(DATA FOR ANALYSIS)

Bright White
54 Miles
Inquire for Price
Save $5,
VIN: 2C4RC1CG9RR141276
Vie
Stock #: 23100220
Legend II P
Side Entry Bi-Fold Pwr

(TRY IT)
Return the material exactly as it was provided.

(EXERCISE RESPONSE)
Bright White
54 Miles
Inquire for Price
Save $5,
VIN: 2C4RC1CG9RR141276
Vie
Stock #: 23100220
Legend II P
Side Entry Bi-Fold Pwr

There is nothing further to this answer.